Mobile networks have many disparate types of devices. You can probably guess what some of them are, or even go to the provider’s store or kiosk and get a list. But there are going to be more devices out there. So why not scan the IP addresses on your subnet?
Well, the access points for mobile networks generally don’t allow promiscuous access. So you may have to go to ARIN and other lists in order to start getting some ranges to check. You can also check access logs of a Website to find visitors with mobile devices. (Of course, there is always the NATting that the providers do, not to mention DHCP, and the fact that most mobile devices don’t run servers or services.)
Colin Mulliner, of the Berlin Institute of Technology, did manage to find a fair amount of interesting stuff. Windows Mobile tended to be a useful source of open ports and services (usually open FTP services on mobile devices). He also found and was able to identify a number of specialized devices that were identifiable from responses to probes. Some of the most interesting were mobile access points: connecting to the mobile networks and then providing local wifi for computers. Others were HTTP servers for surveillance cameras. (Others were GPS tracking devices which, oddly, had no security against “guest” login (Some were smart meters. With smart meters rolling out here in BC, lets hope they are more secure …)

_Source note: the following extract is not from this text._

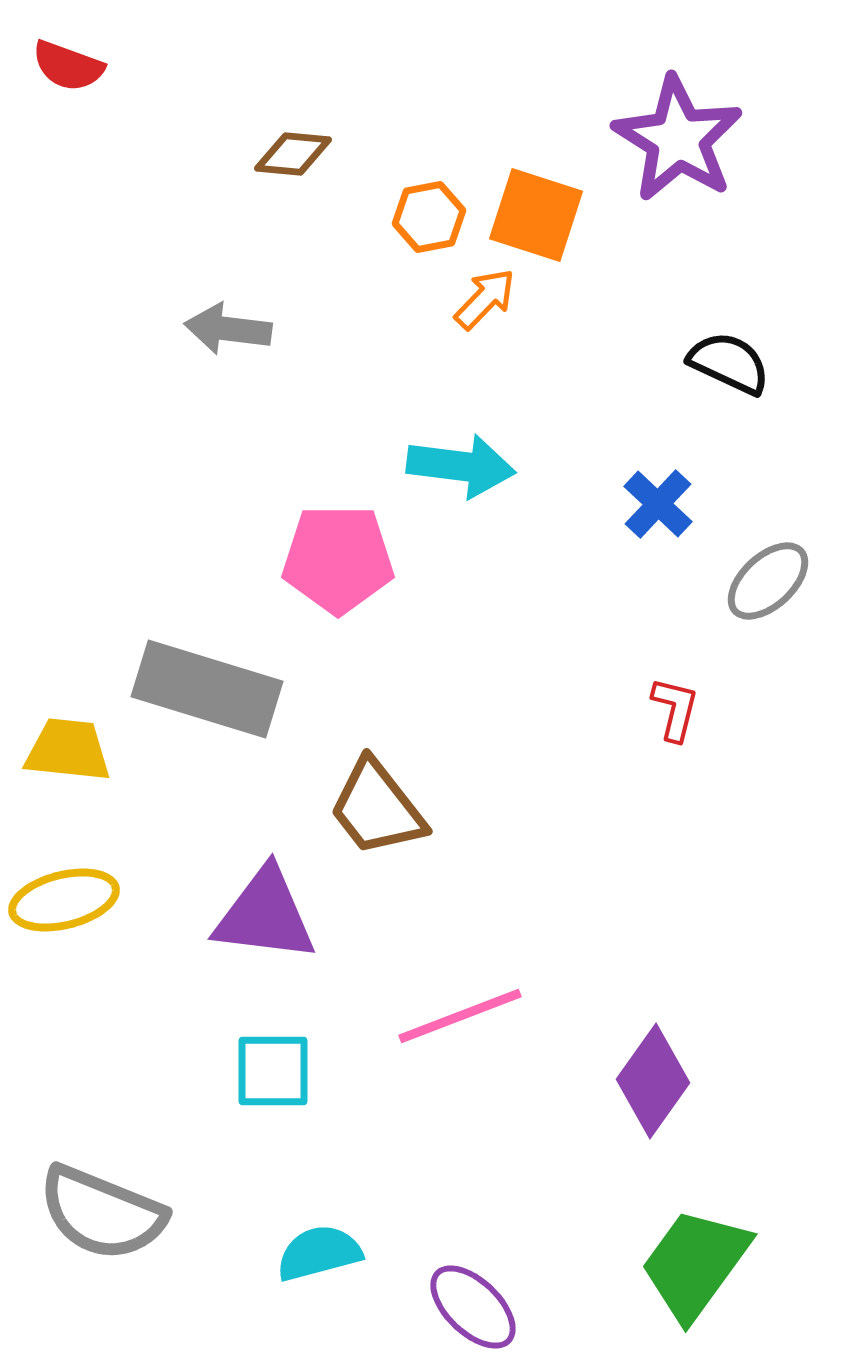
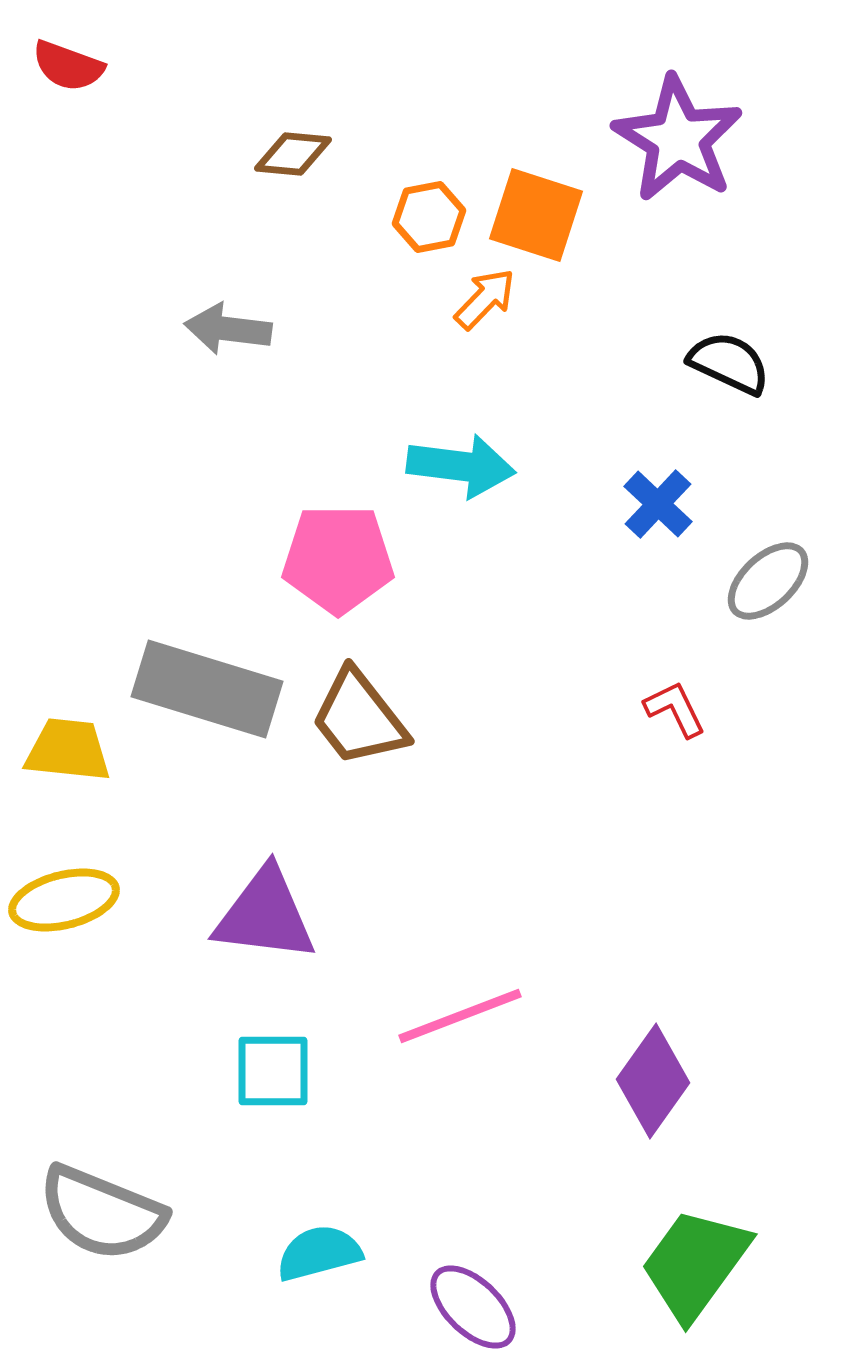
red L-shape: rotated 40 degrees counterclockwise
brown trapezoid: moved 18 px left, 90 px up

Possibly of concern was the large number of jailbroken iOS devices. Many of them still had the default “alpine” password. (If you hack your own device, you’d better be prepared to secure it.) This could form the basis of a fair sized worm and/or botnet. Then again, iOS users aren’t alone here. An awful lot of people seem to think nothing of creating mobile devices and hooking them up to mobile networks with very little in the way of security.